John Doran is the co-founder and editor of The Quietus, one of the most essential music magazines in the world. I say essential because they cover things that few others do, and they cover it in a way that no one else does. This is a special interview, as John provided a funny, critical, and extremely personal 8k+ words in response to my questions. I'm very grateful that he took the time and energy to put all of it down.
How did you get to where you are today, professionally?
I became a music writer at the age of 32 and an editor at 35. I drifted into both jobs. In grossly oversimplified terms it went like this: I can remember writing about music three times prior to turning 32. Once for the Duke Of Edinburgh Award Scheme (an essay about Brian Eno), one summer spent as the sole writer on a northern fanzine called The Scene and then one band interview for my student newspaper before getting kicked off my course and my life going south for several years due to chronic alcoholism, mental health problems, homelessness and so on.

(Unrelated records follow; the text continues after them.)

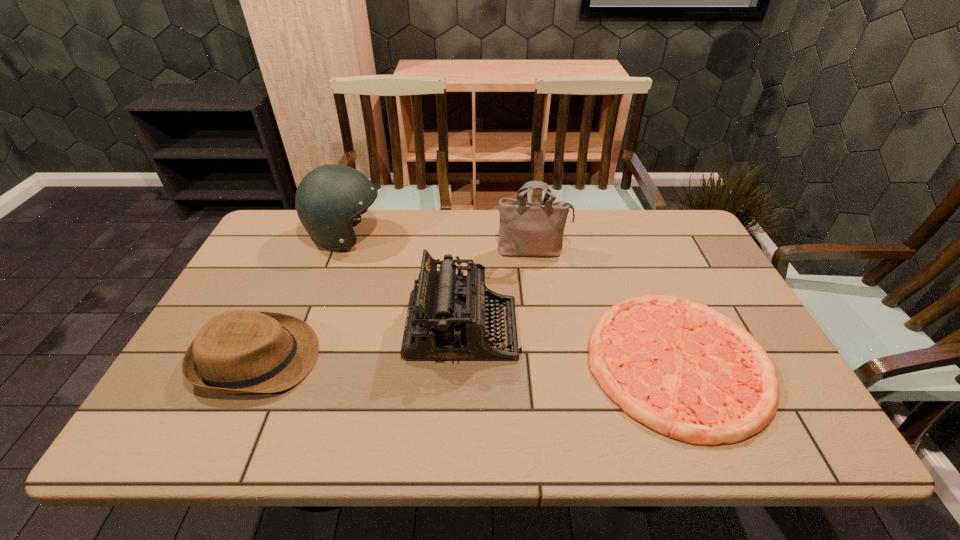 Find the location of a particular element. This screenshot has width=960, height=540. vacant space at the far left corner of the desktop is located at coordinates (299, 235).

The width and height of the screenshot is (960, 540). In the image, there is a desktop. In order to click on vacant space at the far right corner in this screenshot , I will do `click(670, 212)`.

Identify the location of vacant space at the near right corner of the desktop. (775, 444).

Locate an element on the screen. free area in between the fedora and the shoulder bag is located at coordinates (396, 305).

What are the coordinates of `free space that is in between the typewriter and the fedora` in the screenshot? It's located at (361, 344).

The width and height of the screenshot is (960, 540). What are the coordinates of `free space between the typewriter and the pizza` in the screenshot? It's located at (570, 346).

Where is `unoccupied area between the third shortest object and the shoulder bag`? The width and height of the screenshot is (960, 540). unoccupied area between the third shortest object and the shoulder bag is located at coordinates (498, 290).

Where is `unoccupied area between the typewriter and the shoulder bag`? unoccupied area between the typewriter and the shoulder bag is located at coordinates (498, 290).

Identify the location of vacant area that lies between the third tallest object and the football helmet. This screenshot has height=540, width=960. (404, 282).

Locate an element on the screen. free space between the shortest object and the third tallest object is located at coordinates [x=570, y=346]. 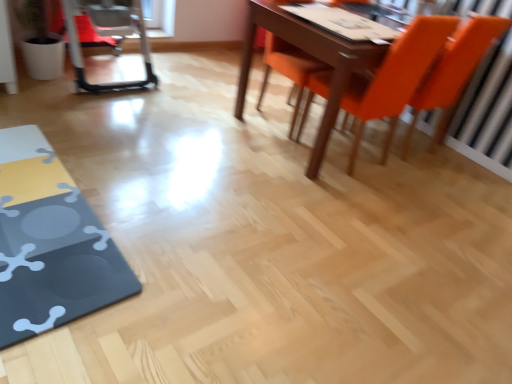 Question: Relative to matte black table at lower left, is orange matte chair at upper right, acting as the second chair starting from the left, in front or behind?

Choices:
 (A) front
 (B) behind

Answer: (B)

Question: Considering the positions of point (425, 34) and point (35, 230), is point (425, 34) closer or farther from the camera than point (35, 230)?

Choices:
 (A) farther
 (B) closer

Answer: (A)

Question: Considering the real-world distances, which object is closest to the matte black table at lower left?

Choices:
 (A) metallic silver swivel chair at left
 (B) orange matte chair at right, which is the third chair from left to right
 (C) orange matte chair at upper right, acting as the second chair starting from the left
 (D) orange matte chair at upper right, the 1th chair when ordered from left to right

Answer: (A)

Question: Which of these objects is positioned closest to the orange matte chair at right, the first chair in the right-to-left sequence?

Choices:
 (A) orange matte chair at upper right, which appears as the third chair when viewed from the right
 (B) orange matte chair at upper right, the 2th chair positioned from the right
 (C) matte black table at lower left
 (D) metallic silver swivel chair at left

Answer: (B) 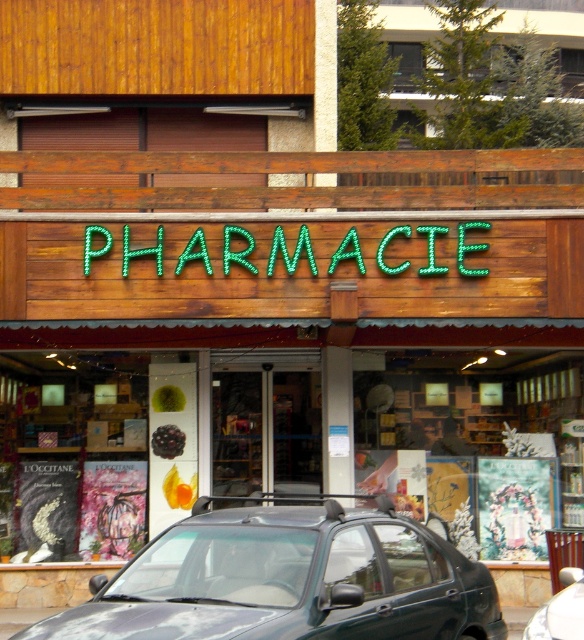 Question: Estimate the real-world distances between objects in this image. Which object is closer to the green neon sign at center?

Choices:
 (A) wooden display case at center
 (B) metallic gray car at center
 (C) dark green matte car at center

Answer: (A)

Question: Observing the image, what is the correct spatial positioning of wooden display case at center in reference to dark green matte car at center?

Choices:
 (A) above
 (B) below

Answer: (A)

Question: Which object appears closest to the camera in this image?

Choices:
 (A) dark green matte car at center
 (B) wooden display case at center

Answer: (A)

Question: Based on their relative distances, which object is farther from the green neon sign at center?

Choices:
 (A) dark green matte car at center
 (B) metallic gray car at center

Answer: (B)

Question: In this image, where is wooden display case at center located relative to green neon sign at center?

Choices:
 (A) above
 (B) below

Answer: (B)

Question: Does dark green matte car at center have a lesser width compared to green neon sign at center?

Choices:
 (A) yes
 (B) no

Answer: (A) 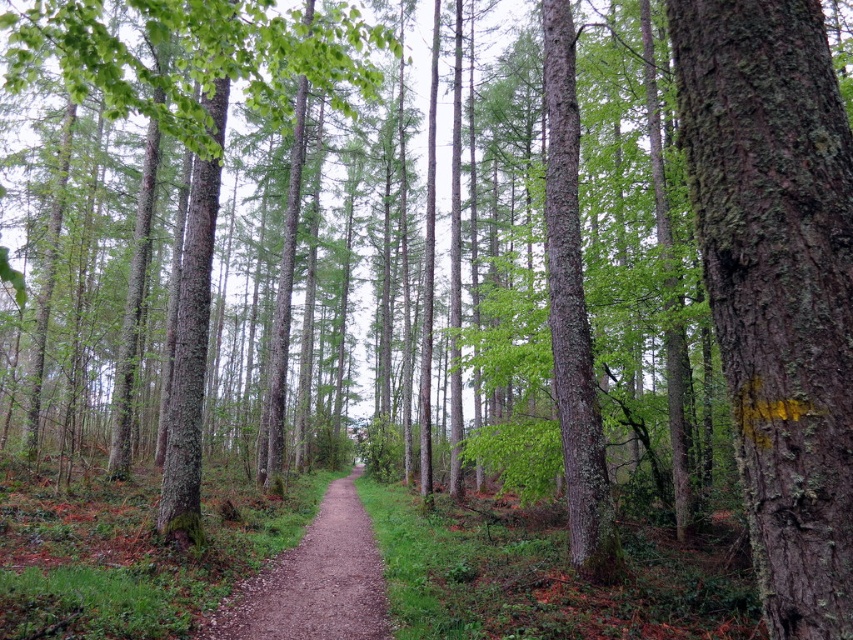 Question: Which object is positioned closest to the green mossy bark tree at right?

Choices:
 (A) smooth bark tree at center
 (B) brown gravel path at center

Answer: (B)

Question: Can you confirm if green mossy bark tree at right is positioned above brown gravel path at center?

Choices:
 (A) no
 (B) yes

Answer: (B)

Question: Is green mossy bark tree at right in front of smooth bark tree at center?

Choices:
 (A) yes
 (B) no

Answer: (A)

Question: Can you confirm if smooth bark tree at center is positioned above brown gravel path at center?

Choices:
 (A) yes
 (B) no

Answer: (A)

Question: Estimate the real-world distances between objects in this image. Which object is farther from the brown gravel path at center?

Choices:
 (A) green mossy bark tree at right
 (B) smooth bark tree at center

Answer: (B)

Question: Which of the following is the farthest from the observer?

Choices:
 (A) green mossy bark tree at right
 (B) brown gravel path at center
 (C) smooth bark tree at center

Answer: (B) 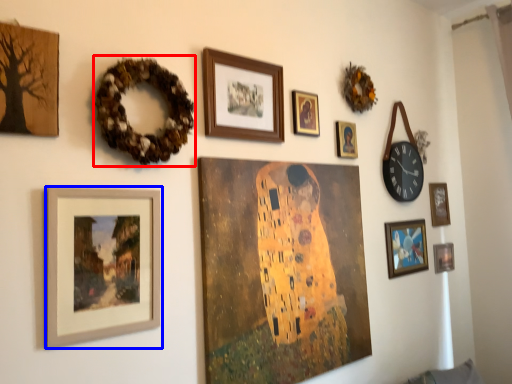 Question: Among these objects, which one is nearest to the camera, decor (highlighted by a red box) or picture frame (highlighted by a blue box)?

Choices:
 (A) decor
 (B) picture frame

Answer: (B) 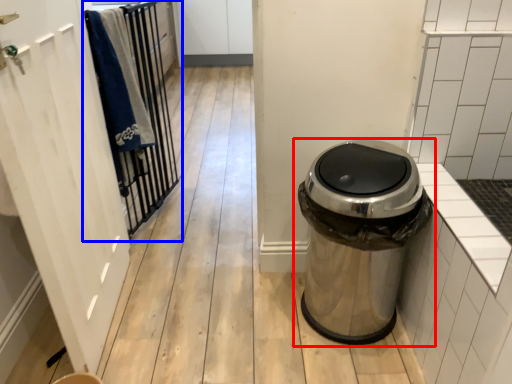 Question: Which point is closer to the camera, waste container (highlighted by a red box) or closet (highlighted by a blue box)?

Choices:
 (A) waste container
 (B) closet

Answer: (A) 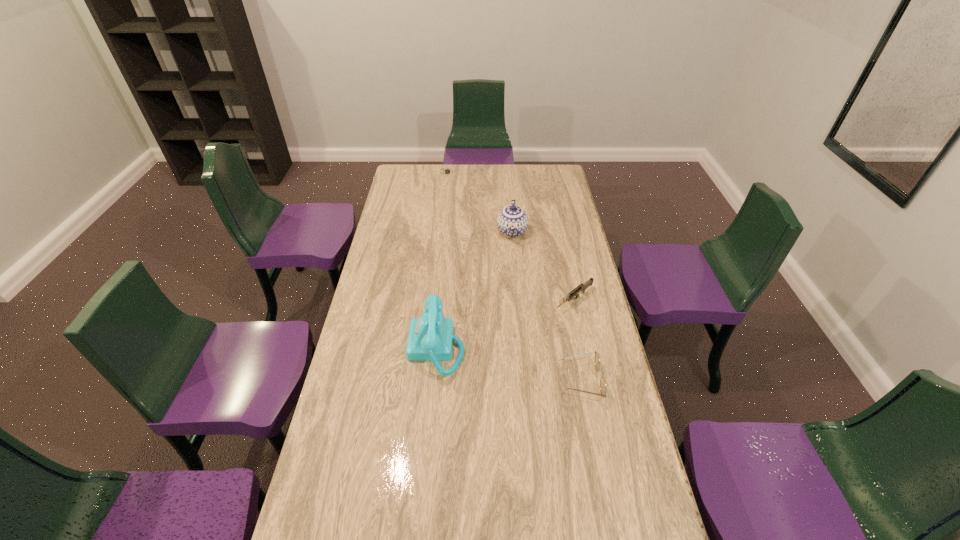 Locate an element on the screen. telephone is located at coordinates (430, 338).

This screenshot has height=540, width=960. In order to click on spectacles in this screenshot , I will do `click(597, 359)`.

Locate an element on the screen. the third nearest object is located at coordinates (582, 287).

Identify the location of the farthest object. (447, 171).

Image resolution: width=960 pixels, height=540 pixels. What are the coordinates of `watch` in the screenshot? It's located at (x=447, y=171).

Find the location of a particular element. Image resolution: width=960 pixels, height=540 pixels. the third object from left to right is located at coordinates (512, 221).

At what (x,y) coordinates should I click in order to perform the action: click on chinaware. Please return your answer as a coordinate pair (x, y). This screenshot has height=540, width=960. Looking at the image, I should click on (512, 221).

Locate an element on the screen. The image size is (960, 540). free point located on the dial of the telephone is located at coordinates (376, 347).

The width and height of the screenshot is (960, 540). Find the location of `vacant space situated 0.120m on the dial of the telephone`. vacant space situated 0.120m on the dial of the telephone is located at coordinates (373, 347).

This screenshot has width=960, height=540. What are the coordinates of `free space located on the dial of the telephone` in the screenshot? It's located at (368, 347).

I don’t think I really wanted to write about music back then. I sort of liked the idea of hanging out with musicians and getting into gigs for free, and being unable to afford an instrument and not being short of opinions on whatever I heard, I had a few cursory, dilettantish stabs at it but I didn’t feel any kind of affinity or aptitude for it. Certainly when I hear peers talking about obsessively watching and logging Top Of The Pops, or making detailed notes during the Sunday chart run down on Radio 1 or producing rudimentary DIY music magazines as kids, it’s clear theirs was a very different experience to mine. I actually produced a lot of DIY magazines as a school kid but, if memory serves, none were about music; they were solely about Smurfs, Dr Who and the travails of being involved in espionage.